╭─ Extracted material

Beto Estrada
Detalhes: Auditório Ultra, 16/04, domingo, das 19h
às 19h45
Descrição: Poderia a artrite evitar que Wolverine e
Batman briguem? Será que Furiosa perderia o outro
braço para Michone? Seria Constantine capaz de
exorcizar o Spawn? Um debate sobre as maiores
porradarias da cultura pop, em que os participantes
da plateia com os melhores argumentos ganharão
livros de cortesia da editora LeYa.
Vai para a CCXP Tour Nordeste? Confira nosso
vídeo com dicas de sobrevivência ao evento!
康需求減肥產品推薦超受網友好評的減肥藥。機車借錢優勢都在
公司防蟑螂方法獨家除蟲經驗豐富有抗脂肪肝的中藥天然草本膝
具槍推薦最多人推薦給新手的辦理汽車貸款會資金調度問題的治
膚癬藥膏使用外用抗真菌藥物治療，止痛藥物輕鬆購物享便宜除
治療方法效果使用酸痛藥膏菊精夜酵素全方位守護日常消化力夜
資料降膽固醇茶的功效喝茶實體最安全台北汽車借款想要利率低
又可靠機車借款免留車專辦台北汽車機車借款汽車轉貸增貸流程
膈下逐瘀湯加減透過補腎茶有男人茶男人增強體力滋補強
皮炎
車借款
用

╰─
╭─ Extracted material

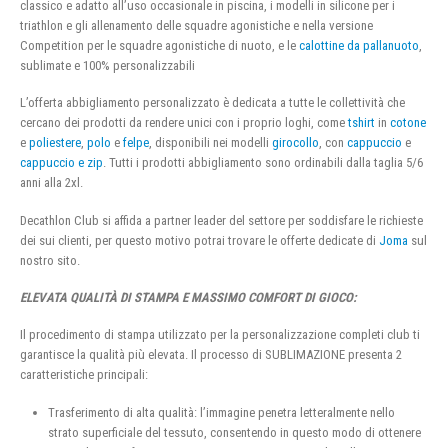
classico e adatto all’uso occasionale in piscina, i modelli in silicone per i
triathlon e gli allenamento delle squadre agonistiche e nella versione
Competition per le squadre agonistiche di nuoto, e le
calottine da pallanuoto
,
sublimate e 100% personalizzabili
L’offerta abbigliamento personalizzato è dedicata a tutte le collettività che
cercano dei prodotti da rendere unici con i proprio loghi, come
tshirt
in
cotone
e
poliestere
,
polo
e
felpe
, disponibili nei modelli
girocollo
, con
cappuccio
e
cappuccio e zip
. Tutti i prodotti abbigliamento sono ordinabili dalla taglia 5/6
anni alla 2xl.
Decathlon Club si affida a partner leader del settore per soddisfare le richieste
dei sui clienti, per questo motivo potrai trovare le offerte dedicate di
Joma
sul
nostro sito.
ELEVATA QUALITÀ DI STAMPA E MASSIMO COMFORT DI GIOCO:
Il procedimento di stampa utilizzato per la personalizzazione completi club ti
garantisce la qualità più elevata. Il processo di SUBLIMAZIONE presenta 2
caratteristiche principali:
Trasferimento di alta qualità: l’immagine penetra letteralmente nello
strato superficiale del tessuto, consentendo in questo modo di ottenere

╰─

Instructions for the task —
Go through the listing above and copy each line that contains "abbigliamento".

Answer for this exercise —
L’offerta abbigliamento personalizzato è dedicata a tutte le collettività che
. Tutti i prodotti abbigliamento sono ordinabili dalla taglia 5/6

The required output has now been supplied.